## TASK REQUIREMENTS
If a record below holds a picture, drop the picture and restate everything else word for word.

## SOURCE RECORDS
----

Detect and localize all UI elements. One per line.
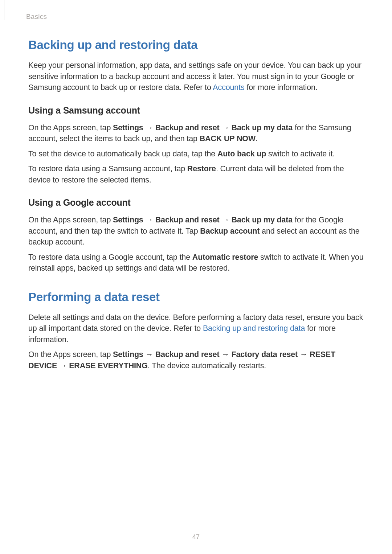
text: On the Apps screen, tap xyxy=(28,350,113,359)
subheading-samsung: Using a Samsung account xyxy=(28,105,365,116)
section-data-reset: Performing a data reset Delete all setti… xyxy=(28,290,365,372)
text: . xyxy=(256,134,258,143)
intro-paragraph: Keep your personal information, app data… xyxy=(28,60,365,93)
google-p2: To restore data using a Google account, … xyxy=(28,252,365,274)
text: . The device automatically restarts. xyxy=(148,361,266,370)
text: To restore data using a Samsung account,… xyxy=(28,164,187,173)
arrow-icon: → xyxy=(300,350,307,359)
heading-data-reset: Performing a data reset xyxy=(28,290,365,304)
bold-auto-back-up: Auto back up xyxy=(217,149,266,158)
text: On the Apps screen, tap xyxy=(28,216,113,224)
arrow-icon: → xyxy=(59,361,67,370)
bold-factory-data-reset: Factory data reset xyxy=(232,350,298,359)
section-breadcrumb: Basics xyxy=(26,13,365,21)
text: switch to activate it. xyxy=(266,149,335,158)
text: On the Apps screen, tap xyxy=(28,123,113,132)
bold-settings: Settings xyxy=(113,350,143,359)
document-page: Basics Backing up and restoring data Kee… xyxy=(0,0,392,554)
bold-backup-reset: Backup and reset xyxy=(155,350,220,359)
arrow-icon: → xyxy=(221,350,229,359)
reset-p2: On the Apps screen, tap Settings → Backu… xyxy=(28,349,365,371)
arrow-icon: → xyxy=(146,350,153,359)
google-p1: On the Apps screen, tap Settings → Backu… xyxy=(28,214,365,248)
samsung-p2: To set the device to automatically back … xyxy=(28,148,365,160)
header-tab-rule xyxy=(0,0,4,20)
arrow-icon: → xyxy=(221,123,229,132)
bold-backup-my-data: Back up my data xyxy=(232,123,293,132)
bold-settings: Settings xyxy=(113,216,143,224)
arrow-icon: → xyxy=(146,123,153,132)
text: for more information. xyxy=(245,83,318,92)
samsung-p1: On the Apps screen, tap Settings → Backu… xyxy=(28,122,365,144)
heading-backing-up: Backing up and restoring data xyxy=(28,38,365,52)
bold-erase-everything: ERASE EVERYTHING xyxy=(69,361,148,370)
arrow-icon: → xyxy=(221,216,229,224)
arrow-icon: → xyxy=(146,216,153,224)
link-backing-up[interactable]: Backing up and restoring data xyxy=(203,324,305,333)
bold-backup-my-data: Back up my data xyxy=(232,216,293,224)
section-backing-up: Backing up and restoring data Keep your … xyxy=(28,38,365,274)
text: To set the device to automatically back … xyxy=(28,149,217,158)
bold-backup-reset: Backup and reset xyxy=(155,123,220,132)
bold-restore: Restore xyxy=(187,164,216,173)
samsung-p3: To restore data using a Samsung account,… xyxy=(28,163,365,185)
page-number: 47 xyxy=(0,533,392,541)
bold-settings: Settings xyxy=(113,123,143,132)
subheading-google: Using a Google account xyxy=(28,197,365,208)
bold-automatic-restore: Automatic restore xyxy=(192,253,258,262)
bold-back-up-now: BACK UP NOW xyxy=(200,134,256,143)
reset-p1: Delete all settings and data on the devi… xyxy=(28,312,365,345)
bold-backup-reset: Backup and reset xyxy=(155,216,220,224)
bold-backup-account: Backup account xyxy=(200,227,260,235)
link-accounts[interactable]: Accounts xyxy=(213,83,244,92)
text: To restore data using a Google account, … xyxy=(28,253,192,262)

----

## ANSWER TO THE PROBLEM
Detect and localize all UI elements. One per line.
text: On the Apps screen, tap xyxy=(28,350,113,359)
subheading-samsung: Using a Samsung account xyxy=(28,105,365,116)
section-data-reset: Performing a data reset Delete all setti… xyxy=(28,290,365,372)
text: . xyxy=(256,134,258,143)
intro-paragraph: Keep your personal information, app data… xyxy=(28,60,365,93)
google-p2: To restore data using a Google account, … xyxy=(28,252,365,274)
text: . The device automatically restarts. xyxy=(148,361,266,370)
text: To restore data using a Samsung account,… xyxy=(28,164,187,173)
arrow-icon: → xyxy=(300,350,307,359)
heading-data-reset: Performing a data reset xyxy=(28,290,365,304)
bold-auto-back-up: Auto back up xyxy=(217,149,266,158)
text: On the Apps screen, tap xyxy=(28,216,113,224)
arrow-icon: → xyxy=(59,361,67,370)
bold-factory-data-reset: Factory data reset xyxy=(232,350,298,359)
section-breadcrumb: Basics xyxy=(26,13,365,21)
text: switch to activate it. xyxy=(266,149,335,158)
text: On the Apps screen, tap xyxy=(28,123,113,132)
bold-settings: Settings xyxy=(113,350,143,359)
document-page: Basics Backing up and restoring data Kee… xyxy=(0,0,392,554)
bold-backup-reset: Backup and reset xyxy=(155,350,220,359)
arrow-icon: → xyxy=(221,350,229,359)
reset-p2: On the Apps screen, tap Settings → Backu… xyxy=(28,349,365,371)
arrow-icon: → xyxy=(146,350,153,359)
google-p1: On the Apps screen, tap Settings → Backu… xyxy=(28,214,365,248)
samsung-p2: To set the device to automatically back … xyxy=(28,148,365,160)
header-tab-rule xyxy=(0,0,4,20)
arrow-icon: → xyxy=(221,123,229,132)
bold-backup-my-data: Back up my data xyxy=(232,123,293,132)
bold-settings: Settings xyxy=(113,216,143,224)
arrow-icon: → xyxy=(146,123,153,132)
text: for more information. xyxy=(245,83,318,92)
samsung-p1: On the Apps screen, tap Settings → Backu… xyxy=(28,122,365,144)
heading-backing-up: Backing up and restoring data xyxy=(28,38,365,52)
bold-erase-everything: ERASE EVERYTHING xyxy=(69,361,148,370)
arrow-icon: → xyxy=(221,216,229,224)
arrow-icon: → xyxy=(146,216,153,224)
link-backing-up[interactable]: Backing up and restoring data xyxy=(203,324,305,333)
bold-backup-my-data: Back up my data xyxy=(232,216,293,224)
section-backing-up: Backing up and restoring data Keep your … xyxy=(28,38,365,274)
text: To set the device to automatically back … xyxy=(28,149,217,158)
bold-backup-reset: Backup and reset xyxy=(155,123,220,132)
bold-restore: Restore xyxy=(187,164,216,173)
samsung-p3: To restore data using a Samsung account,… xyxy=(28,163,365,185)
page-number: 47 xyxy=(0,533,392,541)
bold-settings: Settings xyxy=(113,123,143,132)
subheading-google: Using a Google account xyxy=(28,197,365,208)
bold-automatic-restore: Automatic restore xyxy=(192,253,258,262)
bold-back-up-now: BACK UP NOW xyxy=(200,134,256,143)
reset-p1: Delete all settings and data on the devi… xyxy=(28,312,365,345)
bold-backup-reset: Backup and reset xyxy=(155,216,220,224)
bold-backup-account: Backup account xyxy=(200,227,260,235)
link-accounts[interactable]: Accounts xyxy=(213,83,244,92)
text: To restore data using a Google account, … xyxy=(28,253,192,262)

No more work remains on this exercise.